Maple Sugaring Day at Camp Russel, Oglebay

Learn about syrup production & enjoy a pancake breakfast March 16

Something sweet is happening in Oglebay! Naturalists at Oglebay Institute’s Schrader Environmental Education Center have been working hard preparing for the upcoming harvest of maple syrup, which the public can enjoy during OI’s annual Maple Sugaring Day.

Maple Sugaring Day takes place from 9 a.m. – 1 p.m. Saturday, March 16 in the woods behind Camp Russel in Oglebay.
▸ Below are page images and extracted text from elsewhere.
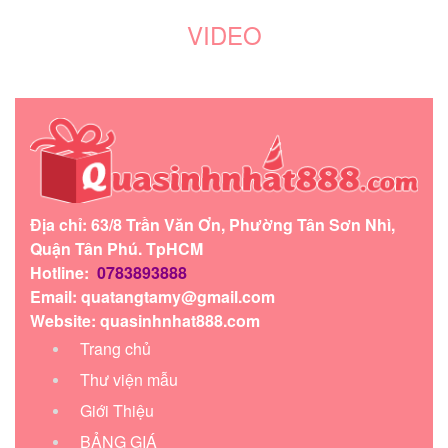
VIDEO
Địa chỉ: 63/8 Trần Văn Ơn, Phường Tân Sơn Nhì,
Quận Tân Phú. TpHCM
Hotline:
0783893888
Email:
quatangtamy@gmail.com
Website: quasinhnhat888.com
Trang chủ
Thư viện mẫu
Giới Thiệu
BẢNG GIÁ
Watch maple syrup being made. Learn about the tapping process, the history of maple syrup production and how to identify maple trees. Taste fresh maple syrup, too, during a hot pancake breakfast at Camp Russel.Maple_Sugaring_14_6

This annual event attracts hundreds of guests each year and is one of the Schrader Center’s most popular programs. This year’s Maple Sugaring Day is sponsored by the Hess Family Foundation.

Take a Hike

Take a hike through the woods with OI naturalists. Stop at learning stations along the way. Learn how Native Americans discovered this “sweet water” and the methods they used to harvest it. Next, hear about colonial methods of sap tapping and try drilling holes with old-fashioned bits and braces. You’ll see how wooden taps, known as spiles, allow sap to flow from tree to bucket. Also, hear about current pipeline techniques. And watch how maple sap is boiled down into syrup, while socializing around a boiling sap evaporator.  Listen to live Bluegrass music, too.Maple_Sugaring_14_4

The program begins in the woods behind Camp Russel. Trail guides depart from the Camp Russel parking lot every half hour beginning at 9 a.m. The last group leaves at 12:30 p.m.

At the end of the tour, enjoy a delicious breakfast that includes pancakes, sausage, juice or coffee.

Make Reservations

Admission is $12. Members of Oglebay Institute receive a discount. Boots and appropriate outdoor clothing are recommended.

Advance registration is encouraged because the event typically sells out. Make reservations online or by calling 304-242-6855.


•It takes 30-50 gallons of sap to make one gallon of pure maple syrup.

•One gallon of maple syrup weighs 11 pounds.

•World production of maple syrup totals 4 million gallons annually, primarily all made during the months of March and April.

•Usually a maple tree is at least 30 years old and 12 inches in diameter before it is tapped.

•Tapping does no permanent damage and only 10 percent of the sap is collected each year.

•Many maples have been tapped for 150 or more years.

•The maple season may last eight to 10 weeks, but sap flows heaviest for about 10-20 days in the early spring, depending on the temperature.

•Maple syrup is graded by color: the lighter syrup has a more delicate flavor and the darker syrup has a stronger flavor.

•Maple syrup is rich in minerals such as calcium, potassium, magnesium, phosphorus and iron.